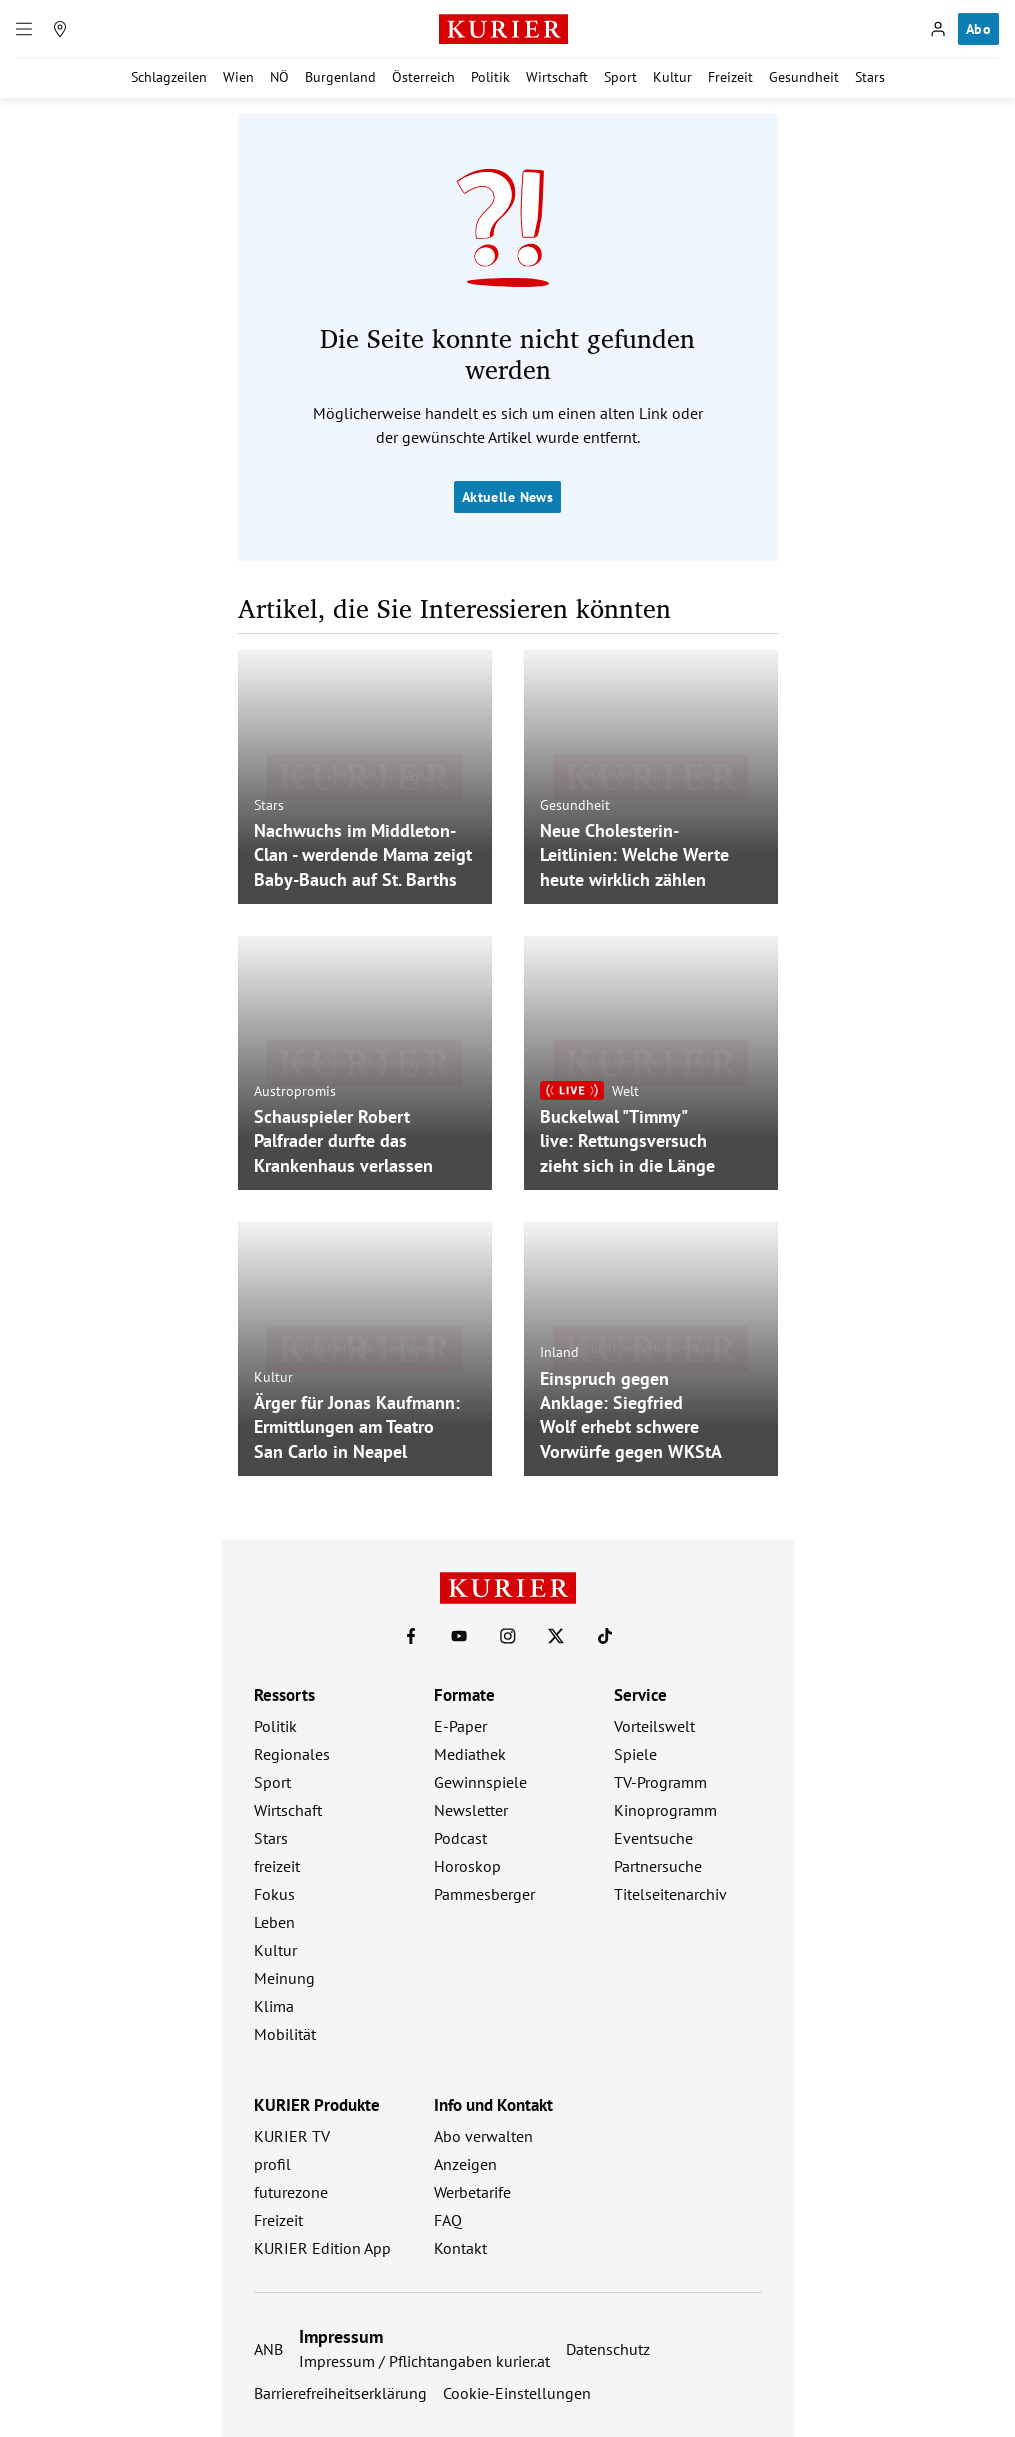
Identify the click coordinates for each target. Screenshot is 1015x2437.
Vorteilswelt (654, 1726)
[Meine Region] (60, 29)
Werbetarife (472, 2192)
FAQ (448, 2220)
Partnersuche (658, 1866)
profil (272, 2164)
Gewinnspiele (480, 1782)
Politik (490, 77)
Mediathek (470, 1754)
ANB (268, 2349)
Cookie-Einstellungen (517, 2393)
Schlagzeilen (169, 77)
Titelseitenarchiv (670, 1894)
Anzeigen (465, 2164)
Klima (274, 2006)
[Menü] (24, 29)
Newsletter (471, 1810)
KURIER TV (292, 2136)
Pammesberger (484, 1894)
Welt (625, 1090)
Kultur (672, 77)
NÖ (279, 77)
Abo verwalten (483, 2136)
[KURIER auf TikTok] (605, 1636)
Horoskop (467, 1866)
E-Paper (460, 1726)
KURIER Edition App (322, 2248)
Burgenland (340, 77)
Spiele (635, 1754)
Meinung (284, 1978)
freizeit (277, 1866)
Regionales (292, 1754)
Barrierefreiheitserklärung (340, 2393)
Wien (238, 77)
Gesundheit (804, 77)
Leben (274, 1922)
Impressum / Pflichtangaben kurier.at (424, 2361)
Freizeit (730, 77)
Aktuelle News (507, 497)
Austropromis (295, 1090)
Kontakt (460, 2248)
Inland (559, 1352)
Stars (870, 77)
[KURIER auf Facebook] (411, 1636)
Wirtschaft (557, 77)
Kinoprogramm (665, 1810)
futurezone (291, 2192)
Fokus (274, 1894)
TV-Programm (660, 1782)
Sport (620, 77)
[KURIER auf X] (556, 1636)
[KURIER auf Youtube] (459, 1636)
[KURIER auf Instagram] (508, 1636)
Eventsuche (653, 1838)
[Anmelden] (938, 29)
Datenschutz (608, 2349)
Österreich (423, 77)
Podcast (460, 1838)
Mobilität (285, 2034)
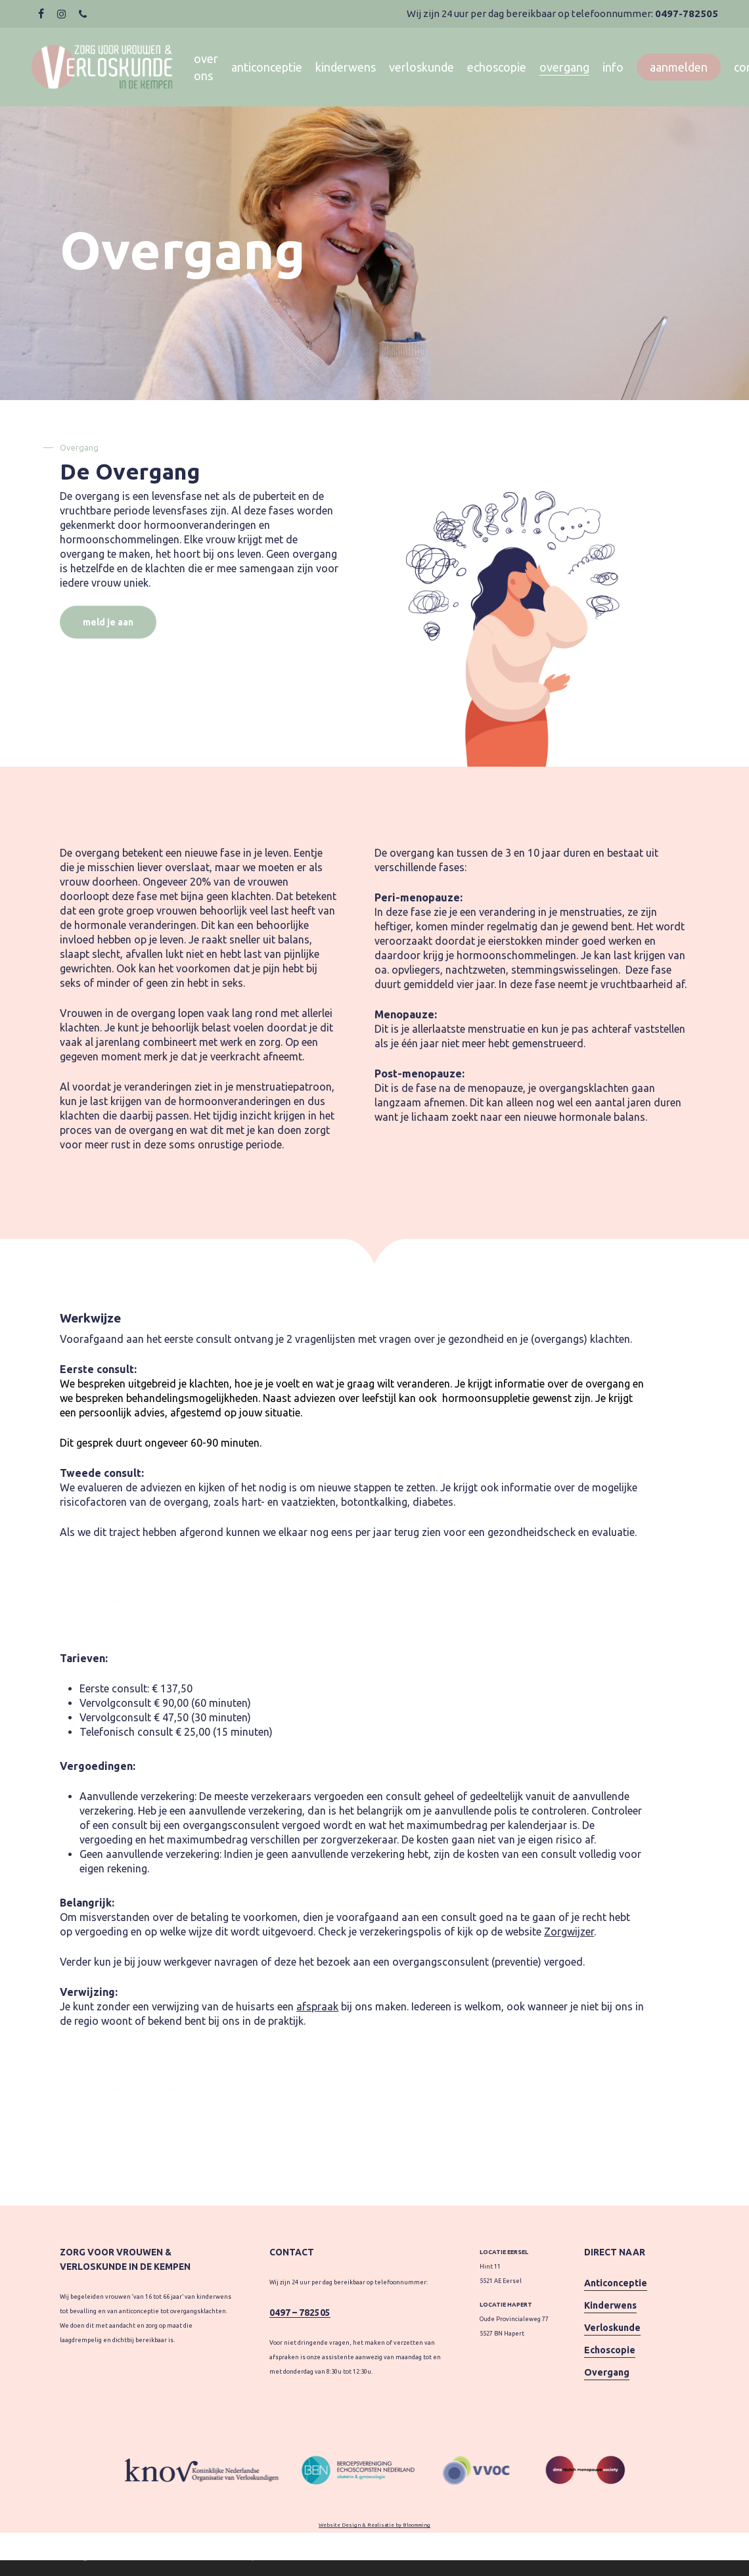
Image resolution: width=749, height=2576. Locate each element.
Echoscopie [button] (609, 2350)
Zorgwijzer (569, 1931)
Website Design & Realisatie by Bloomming (374, 2525)
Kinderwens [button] (610, 2305)
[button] (108, 622)
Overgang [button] (606, 2372)
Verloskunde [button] (612, 2327)
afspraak (317, 2006)
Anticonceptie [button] (615, 2283)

= ASSIGNED TASK =
Your job is to copy every entry exactly. Omit the pictures.

= THE ANSWER =
Identify the click coordinates for each target. Screenshot is 1015x2437.
Vorteilswelt (654, 1726)
[Meine Region] (60, 29)
Werbetarife (472, 2192)
FAQ (448, 2220)
Partnersuche (658, 1866)
profil (272, 2164)
Gewinnspiele (480, 1782)
Politik (490, 77)
Mediathek (470, 1754)
ANB (268, 2349)
Cookie-Einstellungen (517, 2393)
Schlagzeilen (169, 77)
Titelseitenarchiv (670, 1894)
Anzeigen (465, 2164)
Klima (274, 2006)
[Menü] (24, 29)
Newsletter (471, 1810)
KURIER TV (292, 2136)
Pammesberger (484, 1894)
Welt (625, 1090)
Kultur (672, 77)
NÖ (279, 77)
Abo verwalten (483, 2136)
[KURIER auf TikTok] (605, 1636)
Horoskop (467, 1866)
E-Paper (460, 1726)
KURIER Edition App (322, 2248)
Burgenland (340, 77)
Spiele (635, 1754)
Meinung (284, 1978)
freizeit (277, 1866)
Regionales (292, 1754)
Barrierefreiheitserklärung (340, 2393)
Wien (238, 77)
Gesundheit (804, 77)
Leben (274, 1922)
Impressum / Pflichtangaben kurier.at (424, 2361)
Freizeit (730, 77)
Aktuelle News (507, 497)
Austropromis (295, 1090)
Kontakt (460, 2248)
Inland (559, 1352)
Stars (870, 77)
[KURIER auf Facebook] (411, 1636)
Wirtschaft (557, 77)
Kinoprogramm (665, 1810)
futurezone (291, 2192)
Fokus (274, 1894)
TV-Programm (660, 1782)
Sport (620, 77)
[KURIER auf X] (556, 1636)
[KURIER auf Youtube] (459, 1636)
[KURIER auf Instagram] (508, 1636)
Eventsuche (653, 1838)
[Anmelden] (938, 29)
Datenschutz (608, 2349)
Österreich (423, 77)
Podcast (460, 1838)
Mobilität (285, 2034)
Image resolution: width=749, height=2576. Locate each element.
Echoscopie [button] (609, 2350)
Zorgwijzer (569, 1931)
Website Design & Realisatie by Bloomming (374, 2525)
Kinderwens [button] (610, 2305)
[button] (108, 622)
Overgang [button] (606, 2372)
Verloskunde [button] (612, 2327)
afspraak (317, 2006)
Anticonceptie [button] (615, 2283)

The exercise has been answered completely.